純架はブリッジをすると、「エクソシスト!」と叫びながら器用に二人の元へ向かう。二人は純架という名の奇行者の襲来におびえ、すくみあがった。純架はバネのように立ち上がると、振り返って言った。
「君たちは今見たものを周囲にもらさないと信じているよ」
勝手な言いぐさだった。
「僕は1年3組の桐木純架。ええと、真島君はどっち?」
おずおずと手を上げたのは、子犬のような大人しい見た目で、八の字眉毛が見るからに弱そうな少年だった。
「……僕が真島篤です」
「となると、もう一人の君が華原君?」
「はい。華原亮二です」
華原は平凡極まりない容姿で、気の小ささが落ち着かない瞳に表れている。病的で痩せこけていた。
「あの、何か御用ですか?」
真島が若干震えながら純架に尋ねる。純架は何でもないことのように切り出した。
「1組の古志君が連絡通路から転落した事件について、ちょっと調査に協力してほしくてね。特に、高田聡君について、ね」
俺は真島と華原の表情に気を配った。二人は北上先生の前で、事件の際現場にいたとはっきり認めている。もし心当たりがあるなら当然何らかの変化が生じるはずだ。古志を落としたのが彼らなら、罪を追及される恐怖でひきゆがむに違いない。もしそうでないなら、ある程度の関心を表出するだけに終わるに違いない。さあ、どっちだ?
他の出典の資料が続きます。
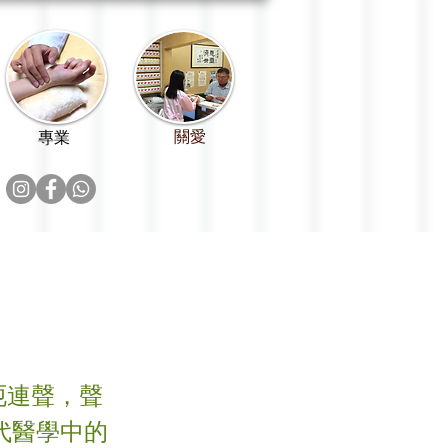
關愛
專業
呃連聲，聲
代醫學中的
だが俺はそのどちらでもないものを目の当たりにした。二人は目を輝かせたのだ。それは中世、農民がはるかに身分の違う殿様を前に感激し、崇拝の涙を流すような、そんな純粋な『尊崇』の光だった。
これには純架もびっくりしたようだ。声を出そうとして喉に絡み、あわてて咳払いしてやり直した。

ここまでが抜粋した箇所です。